Useful concepts

Modified on Mon, 12 Feb 2024 at 09:50 PM

TABLE OF CONTENTS

1 LOESS regression
2 Data matrix as input
3 Scaling
4 Hierarchical clustering
4.1 Distance measure
7 Cluster similarity
- 7.1 Jaccard similarity score
- 7.2 Congruent features

The UniApp is a broad software, where a lot of parameters have to be set before performing an analysis. After the analysis is performed, more parameters have to be set to customize the results (plots, tables, etc.). Since there is a lot of parameter handling to do, we tried to standardize the interface across all analyses, to make it easier to perform those analyses without the need of consulting the manual each time. For that reason, many elements and parameters appear multiple times across different analyses. Those settings that appear multiple times are described in this section.

1 LOESS regression

LOESS regression is a nonparametric technique that uses local weighted regression to fit a smooth curve through data points. The procedure originated as LOWESS (LOcally WEighted Scatterplot Smoother). LOESS is based on the idea that any function can be well approximated in a small neighborhood by a low-order polynomial. LOESS can be useful for fitting a line to data points where there are noisy data values and sparse data points, and can reveal trends in data that might be difficult to model with a parametric curves (like linear regression).

The main idea of LOESS is to iteratively fit a low-degree polynomial to a subset of the data, for each point in the dataset. The polynomial is fit using weighted least squares, giving more weight to points near the point whose response is being estimated and less weight to points further away. The LOESS fit is completed after the regression function values have been computed for each of the n data points.

The low-degree polynomials fit to each subset of the data are almost always of first (local linear regression) or second degree (local polynomial fits). Using a zero degree polynomial (Nadarya-Watson estimator, local constant fitting) turns LOESS into a weighted moving average. Such a simple local model might work well for some situations, but may not always approximate the underlying function well enough.

2 Data matrix as input

In some analyses, you can decide which data to use input. Usually the choice is between the normal data and the engineered data. The normal data is the data that was pretreated during the Pretreatment step, while the engineered data is the data that was generated during the Feature engineering analysis. Most of the times you will use the normal data as input, but in some cases it can be useful to perform an analysis on the engineered data: you could perform Dimensionality reduction on your engineered data that might contain pathway activities instead of feature abundances, to see the global effect of the pathway activities. Or you could perform Differential analysis on such engineered data, to see the magnitude of change of the pathways between two groups.

You can choose between:

Normal: the normal data is the data that was pretreated during the Pretreatment step.
Engineered: the engineered data is the data that was generated during the Feature engineering analysis.

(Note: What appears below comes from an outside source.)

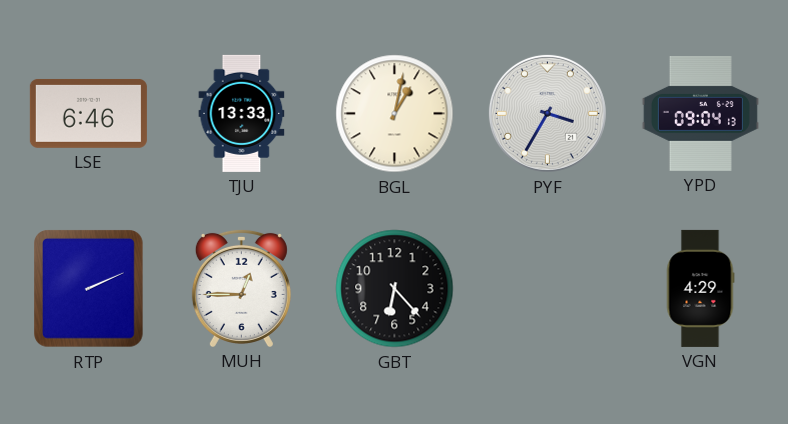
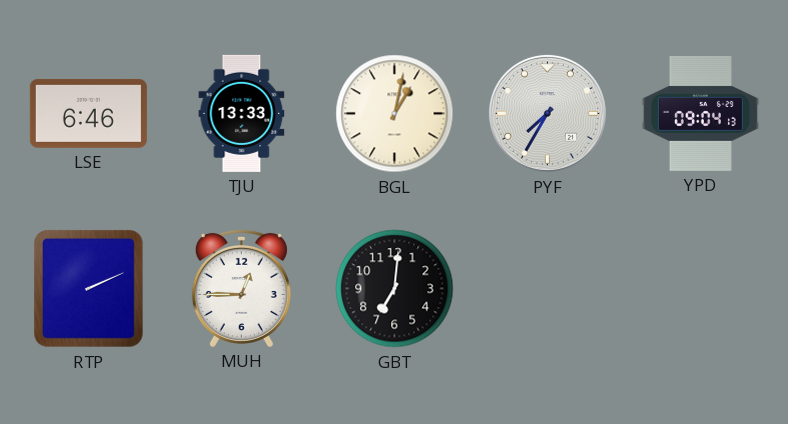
PYF: 3:35 -> 7:35
GBT: 6:23 -> 7:01
VGN: 4:29 -> none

In most analyses, only Normal and Engineered will be available.

3 Scaling

In general data analysis, most of the times, your dataset will contain features that are highly varying in magnitudes, units and range. This could be a problem when computing the distance between two observations: for example, if you use Euclidian distance between two data points, these differences in magnitudes, units and range will not be taken into account when calculating the distance, generating results that you would not expect. The results would vary greatly between different units: the features with high magnitudes will weigh-in a lot more in the distance calculations than features with low magnitudes.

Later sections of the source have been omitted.